[Data supplied Boundary: Start]

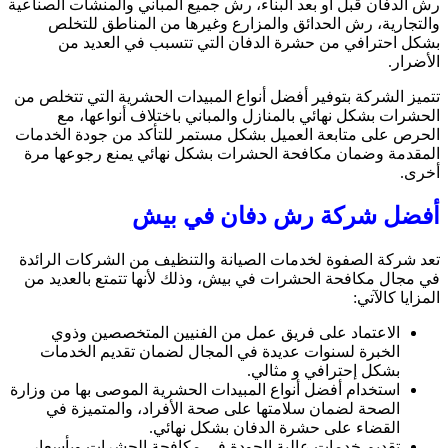
رش الدفان قبل أو بعد البناء، رش جميع المباني والمنشآت الصناعية
والتجارية، رش الحدائق والمزارع وغيرها من المناطق للتخلص
بشكل احترافي من حشرة الدفان التي تتسبب في العديد من
الأضرار.
تتميز الشركة بتوفير أفضل أنواع المبيدات الحشرية التي تتخلص من
الحشرات بشكل نهائي بالمنازل والمباني باختلاف أنواعها، مع
الحرص على متابعة العميل بشكل مستمر للتأكد من جودة الخدمات
المقدمة وضمان مكافحة الحشرات بشكل نهائي يمنع رجوعها مرة
أخرى.
أفضل شركة رش دفان في بيش
تعد شركة الصفوة لخدمات الصيانة والتنظيف من الشركات الرائدة
في مجال مكافحة الحشرات في بيش، وذلك لأنها تتمتع بالعديد من
المزايا كالآتي:
الاعتماد على فريق عمل من الفنيين المتخصصين وذوي
الخبرة لسنوات عديدة في المجال لضمان تقديم الخدمات
بشكل إحترافي و مثالي.
استخدام أفضل أنواع المبيدات الحشرية الموصى بها من وزارة
الصحة لضمان سلامتها على صحة الأفراد، والمتميزة في
القضاء على حشرة الدفان بشكل نهائي.
تقديم خدمات عالية الجودة في مكافحة الحشرات وبأسعار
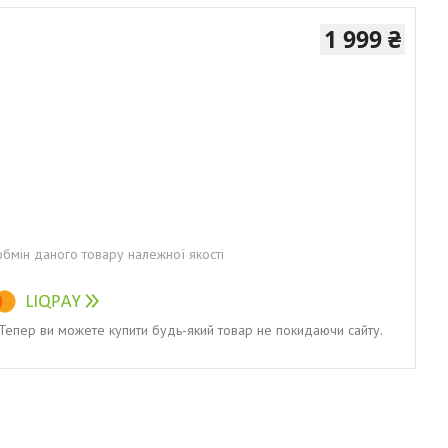
1 999 ₴
бмін даного товару належної якості
. Тепер ви можете купити будь-який товар не покидаючи сайту.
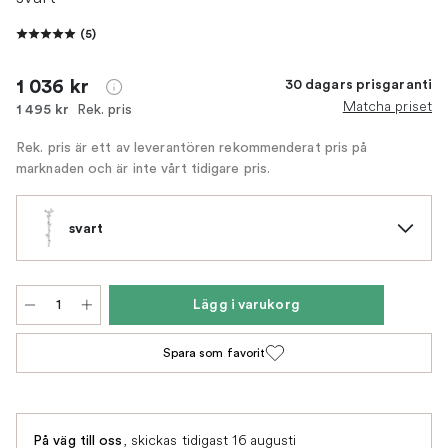
(
5
)
1 036 kr
30 dagars prisgaranti
Matcha priset
Rek. pris
1 495 kr
Rek. pris är ett av leverantören rekommenderat pris på
marknaden och är inte vårt tidigare pris.
svart
Lägg i varukorg
Spara som favorit
,
skickas tidigast 16 augusti
På väg till oss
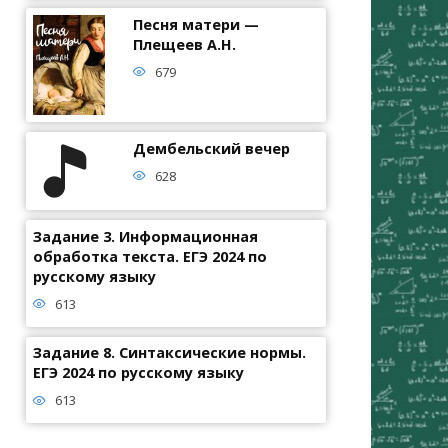
Песня матери —
Плещеев А.Н.
679
Дембельский вечер
628
Задание 3. Информационная
обработка текста. ЕГЭ 2024 по
русскому языку
613
Задание 8. Синтаксические нормы.
ЕГЭ 2024 по русскому языку
613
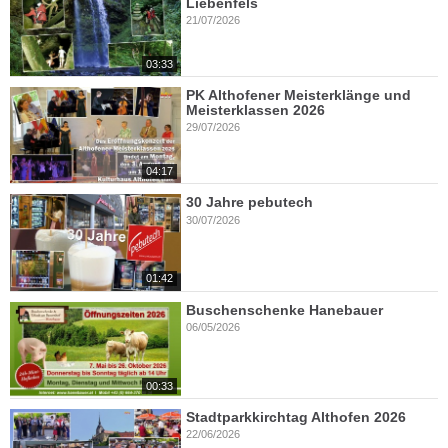
Liebenfels
21/07/2026
03:33
PK Althofener Meisterklänge und
Meisterklassen 2026
29/07/2026
04:17
30 Jahre pebutech
30/07/2026
01:42
Buschenschenke Hanebauer
06/05/2026
00:33
Stadtparkkirchtag Althofen 2026
22/06/2026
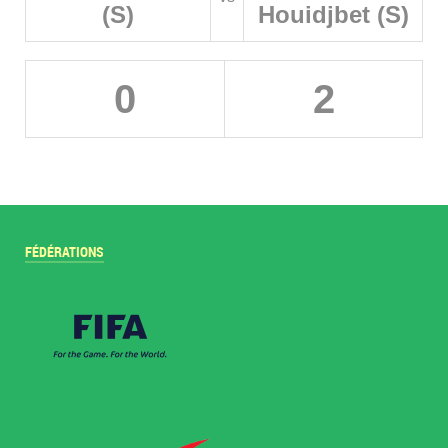
(S)
Houidjbet (S)
0
2
FÉDÉRATIONS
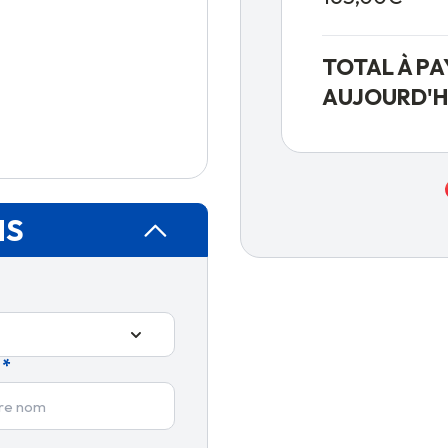
TOTAL À PA
AUJOURD'H
NS
*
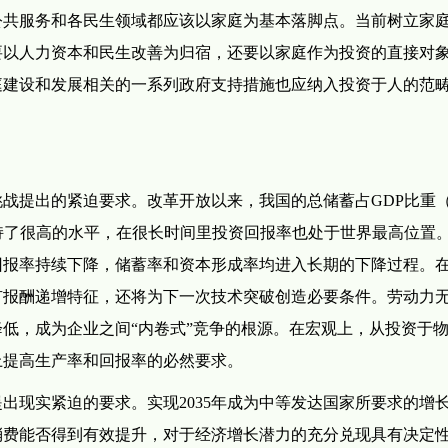
公共服务和各民生领域都应该以家庭为基本落脚点。当前树立家
要以人力资本和民生改善为归宿，还要以家庭作为投资的直接对
庭建设和发展相关的一系列政府支持措施也应纳入投资于人的范
提出的紧迫要求。改革开放以来，我国的总储蓄占GDP比重
持了很高的水平，在很长时间里投资回报率也处于世界最高位置。
回报率持续下降，储蓄率和资本形成率均进入长期的下降过程。
有报酬递增特征，还将为下一次技术突破创造必要条件。劳动力
低，成为企业之间“内卷式”竞争的根源。在宏观上，从投资于
上提高生产率和回报率的必然要求。
现实紧迫的要求。实现2035年成为中等发达国家所要求的增
消费能否得到有效提升，对于经济增长潜力的充分兑现具有决定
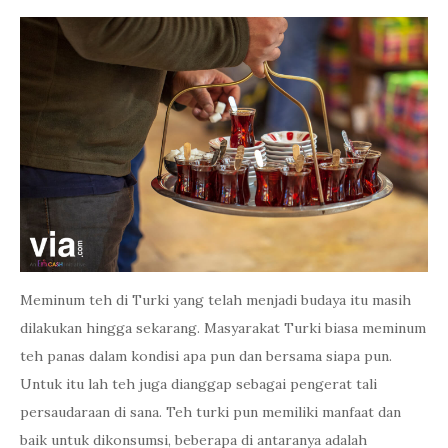
Meminum teh di Turki yang telah menjadi budaya itu masih
dilakukan hingga sekarang. Masyarakat Turki biasa meminum
teh panas dalam kondisi apa pun dan bersama siapa pun.
Untuk itu lah teh juga dianggap sebagai pengerat tali
persaudaraan di sana. Teh turki pun memiliki manfaat dan
baik untuk dikonsumsi, beberapa di antaranya adalah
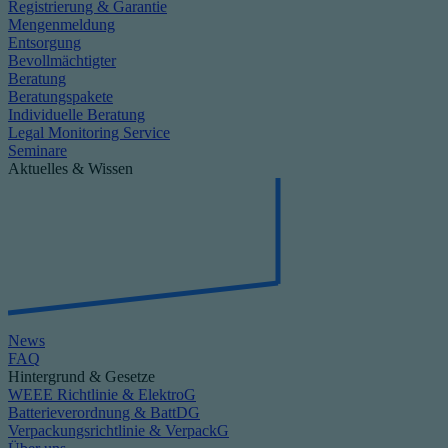
Registrierung & Garantie
Mengenmeldung
Entsorgung
Bevollmächtigter
Beratung
Beratungspakete
Individuelle Beratung
Legal Monitoring Service
Seminare
Aktuelles & Wissen
News
FAQ
Hintergrund & Gesetze
WEEE Richtlinie & ElektroG
Batterieverordnung & BattDG
Verpackungsrichtlinie & VerpackG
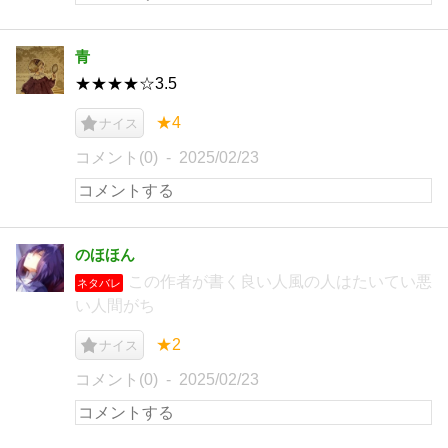
青
★★★★☆3.5
★4
ナイス
コメント(0)
2025/02/23
のほほん
この作者が書く良い人風の人はたいてい悪
ネタバレ
い人間がち
★2
ナイス
コメント(0)
2025/02/23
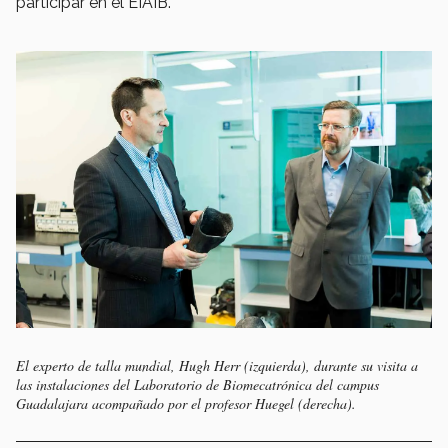
participar en el EIAIB.
El experto de talla mundial, Hugh Herr (izquierda), durante su visita a
las instalaciones del Laboratorio de Biomecatrónica del campus
Guadalajara acompañado por el profesor Huegel (derecha).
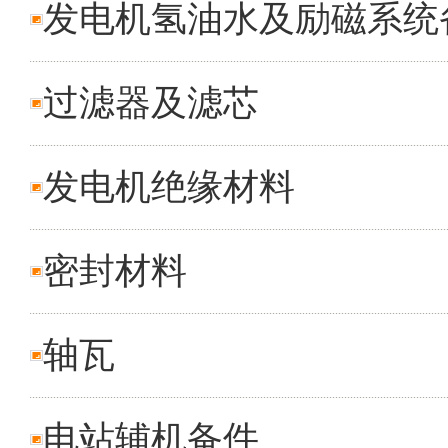
发电机氢油水及励磁系统
过滤器及滤芯
发电机绝缘材料
密封材料
轴瓦
电站辅机备件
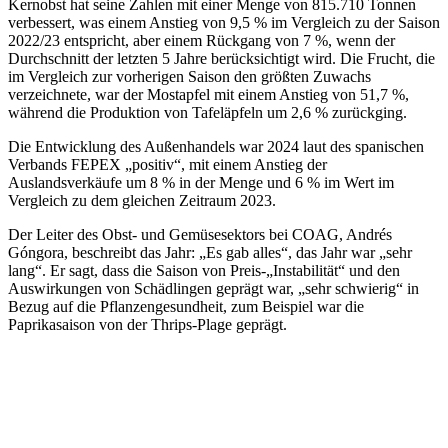
Kernobst hat seine Zahlen mit einer Menge von 815.710 Tonnen
verbessert, was einem Anstieg von 9,5 % im Vergleich zu der Saison
2022/23 entspricht, aber einem Rückgang von 7 %, wenn der
Durchschnitt der letzten 5 Jahre berücksichtigt wird. Die Frucht, die
im Vergleich zur vorherigen Saison den größten Zuwachs
verzeichnete, war der Mostapfel mit einem Anstieg von 51,7 %,
während die Produktion von Tafeläpfeln um 2,6 % zurückging.
Die Entwicklung des Außenhandels war 2024 laut des spanischen
Verbands FEPEX „positiv“, mit einem Anstieg der
Auslandsverkäufe um 8 % in der Menge und 6 % im Wert im
Vergleich zu dem gleichen Zeitraum 2023.
Der Leiter des Obst- und Gemüsesektors bei COAG, Andrés
Góngora, beschreibt das Jahr: „Es gab alles“, das Jahr war „sehr
lang“. Er sagt, dass die Saison von Preis-„Instabilität“ und den
Auswirkungen von Schädlingen geprägt war, „sehr schwierig“ in
Bezug auf die Pflanzengesundheit, zum Beispiel war die
Paprikasaison von der Thrips-Plage geprägt.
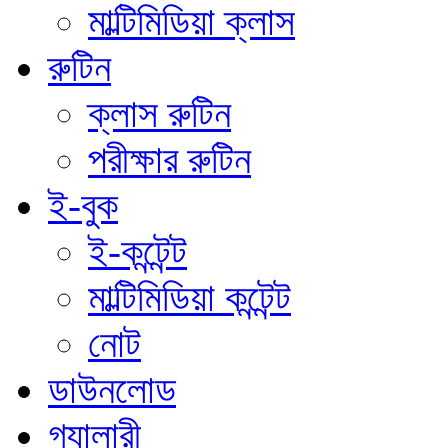
মাল্টিমিডিয়া ক্লাস
রুটিন
ক্লাস রুটিন
পরীক্ষার রুটিন
ই-বুক
ই-কন্টেন্ট
মাল্টিমিডিয়া কন্টেন্ট
নোট
ডাউনলোড
গ্যালারী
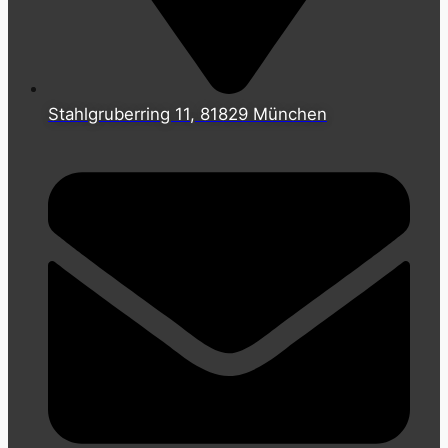
Stahlgruberring 11, 81829 München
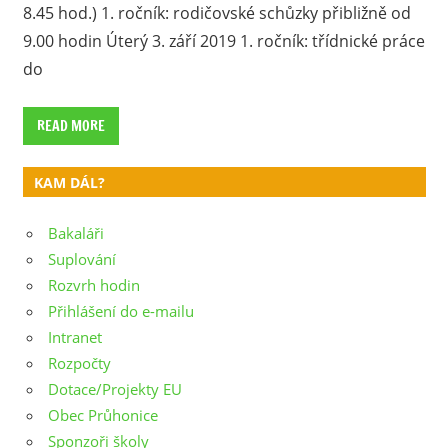
8.45 hod.) 1. ročník: rodičovské schůzky přibližně od
9.00 hodin Úterý 3. září 2019 1. ročník: třídnické práce
do
READ MORE
KAM DÁL?
Bakaláři
Suplování
Rozvrh hodin
Přihlášení do e-mailu
Intranet
Rozpočty
Dotace/Projekty EU
Obec Průhonice
Sponzoři školy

[Data supplied Boundary: End]

> **What the exercise asks**
The lines to be transcribed are those from the first line of the data above through the line holding "庭建设和发展相关的一系列政府支持措施也应纳入投资于人的范", inclusive; copy them exactly and only, leaving out the pictures.

> **Expected answer**
رش الدفان قبل أو بعد البناء، رش جميع المباني والمنشآت الصناعية
والتجارية، رش الحدائق والمزارع وغيرها من المناطق للتخلص
بشكل احترافي من حشرة الدفان التي تتسبب في العديد من
الأضرار.
تتميز الشركة بتوفير أفضل أنواع المبيدات الحشرية التي تتخلص من
الحشرات بشكل نهائي بالمنازل والمباني باختلاف أنواعها، مع
الحرص على متابعة العميل بشكل مستمر للتأكد من جودة الخدمات
المقدمة وضمان مكافحة الحشرات بشكل نهائي يمنع رجوعها مرة
أخرى.
أفضل شركة رش دفان في بيش
تعد شركة الصفوة لخدمات الصيانة والتنظيف من الشركات الرائدة
في مجال مكافحة الحشرات في بيش، وذلك لأنها تتمتع بالعديد من
المزايا كالآتي:
الاعتماد على فريق عمل من الفنيين المتخصصين وذوي
الخبرة لسنوات عديدة في المجال لضمان تقديم الخدمات
بشكل إحترافي و مثالي.
استخدام أفضل أنواع المبيدات الحشرية الموصى بها من وزارة
الصحة لضمان سلامتها على صحة الأفراد، والمتميزة في
القضاء على حشرة الدفان بشكل نهائي.
تقديم خدمات عالية الجودة في مكافحة الحشرات وبأسعار
1 999 ₴
бмін даного товару належної якості
. Тепер ви можете купити будь-який товар не покидаючи сайту.
(
5
)
1 036 kr
30 dagars prisgaranti
Matcha priset
Rek. pris
1 495 kr
Rek. pris är ett av leverantören rekommenderat pris på
marknaden och är inte vårt tidigare pris.
svart
Lägg i varukorg
Spara som favorit
,
skickas tidigast 16 augusti
På väg till oss
Песня матери —
Плещеев А.Н.
679
Дембельский вечер
628
Задание 3. Информационная
обработка текста. ЕГЭ 2024 по
русскому языку
613
Задание 8. Синтаксические нормы.
ЕГЭ 2024 по русскому языку
613
Liebenfels
21/07/2026
03:33
PK Althofener Meisterklänge und
Meisterklassen 2026
29/07/2026
04:17
30 Jahre pebutech
30/07/2026
01:42
Buschenschenke Hanebauer
06/05/2026
00:33
Stadtparkkirchtag Althofen 2026
22/06/2026
(S)
Houidjbet (S)
0
2
FÉDÉRATIONS
TOTAL À PA
AUJOURD'H
NS
*
公共服务和各民生领域都应该以家庭为基本落脚点。当前树立家
要以人力资本和民生改善为归宿，还要以家庭作为投资的直接对
庭建设和发展相关的一系列政府支持措施也应纳入投资于人的范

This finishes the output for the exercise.